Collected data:

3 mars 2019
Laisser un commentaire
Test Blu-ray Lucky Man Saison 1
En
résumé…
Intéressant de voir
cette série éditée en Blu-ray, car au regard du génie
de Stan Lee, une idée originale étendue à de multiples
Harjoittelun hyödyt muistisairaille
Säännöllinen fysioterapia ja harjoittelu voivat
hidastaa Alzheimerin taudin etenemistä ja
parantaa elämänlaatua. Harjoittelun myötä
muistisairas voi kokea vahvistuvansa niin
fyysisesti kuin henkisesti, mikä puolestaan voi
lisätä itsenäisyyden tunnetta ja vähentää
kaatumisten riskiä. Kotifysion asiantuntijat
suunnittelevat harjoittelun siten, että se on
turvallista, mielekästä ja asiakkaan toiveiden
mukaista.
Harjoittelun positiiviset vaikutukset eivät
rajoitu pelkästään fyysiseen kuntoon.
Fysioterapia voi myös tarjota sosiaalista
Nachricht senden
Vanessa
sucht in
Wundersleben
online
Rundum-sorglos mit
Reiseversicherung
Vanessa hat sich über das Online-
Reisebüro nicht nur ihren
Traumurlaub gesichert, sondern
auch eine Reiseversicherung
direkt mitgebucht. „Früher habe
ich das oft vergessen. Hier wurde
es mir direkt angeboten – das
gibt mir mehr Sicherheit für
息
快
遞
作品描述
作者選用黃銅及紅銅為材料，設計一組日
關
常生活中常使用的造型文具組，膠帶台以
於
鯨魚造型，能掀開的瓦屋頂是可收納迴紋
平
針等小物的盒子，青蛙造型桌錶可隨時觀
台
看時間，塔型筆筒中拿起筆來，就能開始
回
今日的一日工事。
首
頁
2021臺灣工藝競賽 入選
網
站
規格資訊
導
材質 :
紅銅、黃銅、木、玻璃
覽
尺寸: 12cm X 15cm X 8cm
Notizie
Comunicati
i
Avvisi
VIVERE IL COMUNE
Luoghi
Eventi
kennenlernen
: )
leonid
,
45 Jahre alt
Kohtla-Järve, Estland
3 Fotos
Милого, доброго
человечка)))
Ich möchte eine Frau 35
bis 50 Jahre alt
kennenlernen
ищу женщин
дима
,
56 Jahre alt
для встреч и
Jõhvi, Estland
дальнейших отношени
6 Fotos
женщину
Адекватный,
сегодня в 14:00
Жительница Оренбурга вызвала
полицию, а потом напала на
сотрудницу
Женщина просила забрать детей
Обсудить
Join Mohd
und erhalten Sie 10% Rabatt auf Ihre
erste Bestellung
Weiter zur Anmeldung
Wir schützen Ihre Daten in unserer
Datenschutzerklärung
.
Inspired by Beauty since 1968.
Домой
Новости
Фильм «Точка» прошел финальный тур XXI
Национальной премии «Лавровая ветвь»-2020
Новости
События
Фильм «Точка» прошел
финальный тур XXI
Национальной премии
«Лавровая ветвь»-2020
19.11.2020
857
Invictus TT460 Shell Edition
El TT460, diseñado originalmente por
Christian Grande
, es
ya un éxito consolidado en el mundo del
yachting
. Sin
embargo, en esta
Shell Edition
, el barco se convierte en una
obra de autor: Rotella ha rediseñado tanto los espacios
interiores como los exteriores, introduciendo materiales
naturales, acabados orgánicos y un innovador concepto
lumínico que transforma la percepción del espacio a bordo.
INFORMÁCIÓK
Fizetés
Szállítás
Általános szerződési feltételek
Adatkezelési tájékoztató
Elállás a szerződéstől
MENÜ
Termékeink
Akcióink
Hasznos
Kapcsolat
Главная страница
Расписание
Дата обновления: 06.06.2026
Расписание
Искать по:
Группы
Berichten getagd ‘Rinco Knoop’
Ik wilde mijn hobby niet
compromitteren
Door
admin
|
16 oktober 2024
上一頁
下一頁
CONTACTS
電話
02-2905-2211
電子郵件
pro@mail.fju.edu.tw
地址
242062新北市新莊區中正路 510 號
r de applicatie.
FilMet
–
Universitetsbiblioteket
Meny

*Work to be completed*:
Which lines of the records above contain the word "прошел"? Report each one.

*Your response*:
Фильм «Точка» прошел финальный тур XXI
Фильм «Точка» прошел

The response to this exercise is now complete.